* _Work order_: Please transcribe, word for word, only the lines from the one containing "Omni-channel approach" through the last line of the records below, both included, and leave out every picture.

---

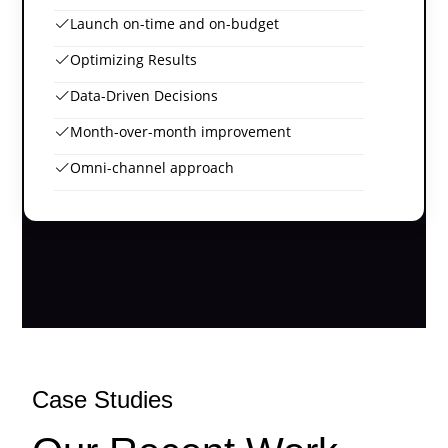
Launch on-time and on-budget
Optimizing Results
Data-Driven Decisions
Month-over-month improvement
Omni-channel approach
Case Studies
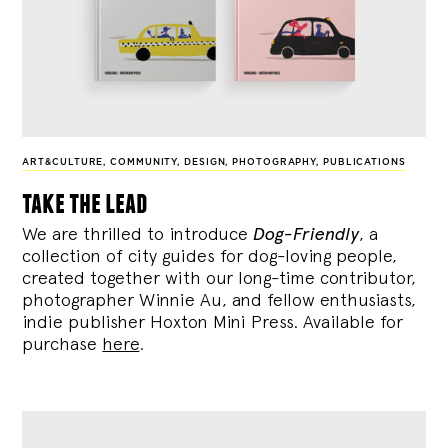
ART&CULTURE
,
COMMUNITY
,
DESIGN
,
PHOTOGRAPHY
,
PUBLICATIONS
take the lead
We are thrilled to introduce
Dog-Friendly
, a
collection of city guides for dog-loving people,
created together with our long-time contributor,
photographer Winnie Au, and fellow enthusiasts,
indie publisher Hoxton Mini Press. Available for
purchase
here
.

---

* _Result_:
Omni-channel approach
Case Studies
ART&CULTURE
,
COMMUNITY
,
DESIGN
,
PHOTOGRAPHY
,
PUBLICATIONS
take the lead
We are thrilled to introduce
Dog-Friendly
, a
collection of city guides for dog-loving people,
created together with our long-time contributor,
photographer Winnie Au, and fellow enthusiasts,
indie publisher Hoxton Mini Press. Available for
purchase
here
.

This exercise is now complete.